The fourth-annual teen community health fair, hosted by Building Healthy Families, will be held on April 23 and April 30 from 4 p.m. to 7 p.m. at the clinic buildings next to the hospital at 603 Medical Parkway in Enterprise.
The 2019 Health Fest is funded by a grant from Eastern Oregon Coordinated Care Organization (EOCCO) and supported by in-kind donations from community providers.
“The two events are open to any kids grades five through 12 regardless of school or homeschool,” said Maria Weer, executive director of Building Healthy Families.
Parents should bring along their insurance card, but the goal, she said, is for most things to be free, regardless of insurance. EOCCO will be billed for services when applicable.
“The majority of services will be free for everyone, but if you have private insurance, then there will be some standard copays that apply,” Weer said.
At the health fest, kids will check in and get a passport with nine stations. The first one they go to is their primary care provider’s station.
Two of the three primary care clinics in Wallowa County will be at their own stations: Winding Waters Clinic and Mountain View Medical. If a child’s primary care provider is not present at the fair, the screening results will be forwarded to the provider for any follow-up that may be needed.

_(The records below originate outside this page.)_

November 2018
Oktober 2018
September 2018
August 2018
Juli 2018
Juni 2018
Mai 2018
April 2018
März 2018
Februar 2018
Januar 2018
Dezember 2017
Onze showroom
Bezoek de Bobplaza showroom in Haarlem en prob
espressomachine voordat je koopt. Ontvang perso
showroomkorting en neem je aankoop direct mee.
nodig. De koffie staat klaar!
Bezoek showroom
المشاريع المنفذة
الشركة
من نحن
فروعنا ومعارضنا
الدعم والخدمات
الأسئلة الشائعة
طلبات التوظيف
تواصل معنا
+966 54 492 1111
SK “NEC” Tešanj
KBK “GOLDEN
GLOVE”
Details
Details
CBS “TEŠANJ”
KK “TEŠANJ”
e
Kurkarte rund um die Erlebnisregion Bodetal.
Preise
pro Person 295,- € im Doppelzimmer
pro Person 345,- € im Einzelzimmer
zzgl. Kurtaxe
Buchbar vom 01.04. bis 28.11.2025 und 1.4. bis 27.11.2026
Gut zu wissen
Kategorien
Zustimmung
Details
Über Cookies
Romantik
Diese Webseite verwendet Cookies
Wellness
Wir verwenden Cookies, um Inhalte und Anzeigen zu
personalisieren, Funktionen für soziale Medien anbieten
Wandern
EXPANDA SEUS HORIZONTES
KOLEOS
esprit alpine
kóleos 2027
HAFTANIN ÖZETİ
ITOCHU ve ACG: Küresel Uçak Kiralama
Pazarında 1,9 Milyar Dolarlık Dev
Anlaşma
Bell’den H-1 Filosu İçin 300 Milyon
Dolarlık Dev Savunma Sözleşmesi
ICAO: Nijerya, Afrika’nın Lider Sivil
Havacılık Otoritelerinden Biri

The children have an option to get their well-child checkup with their primary care provider. If they have had their well-child checkup within the last year, they can schedule it again at their regular time.
Weer noted annual health fairs like this one give parents and children a better understanding of the value of well-child visits, that they are more inclusive and holistic.
“We’re doing some targeted marketing to families who have not had preventative well-child visits in the last year,” she said. “We are working with those targeted populations to make sure we’re getting to the kids who really need to be in touch with their primary care provider.”
There are a number of other health care checks and screenings performed at the stations, including immunizations, vision checks, dental screenings and physical training tips. Stations will also present health and well-being activities.
Law enforcement and drug and alcohol prevention advisers will be there, so children will have the chance to learn about drinking, driving, and minors in possession.
One station will be run by eight community partners offering programming for middle school and high school youth “to talk about upcoming programs and job opportunities,” Weer said.
There are a variety of summer opportunities available, she said, from partners such as Safe Harbors, Building Happy Families and Wallowa Resources. There is a summer outdoor program that Youth Services runs as well as a summer jobs program. Wallowa Resources also has a summer internship program.
Annual health fest events have peaked public awareness and are part of the campaign to help families make their health a priority, Weer said.
“(There has been) an increase in attendance over the past years,” she said. “We were excited last year to have several Wallowa families attend.”
Weer said they can provide transportation help for participating Wallowa families if needed They may contact Building Healthy Families and request a gas card, which will help them make the round trip to the Health Fest.
Last year’s attendance was about 65 kids for the two-day event. “Our attendance goal this year is about 75, and if we can get 25 to 30 well-child visits done right at the events, that would be great,” she added.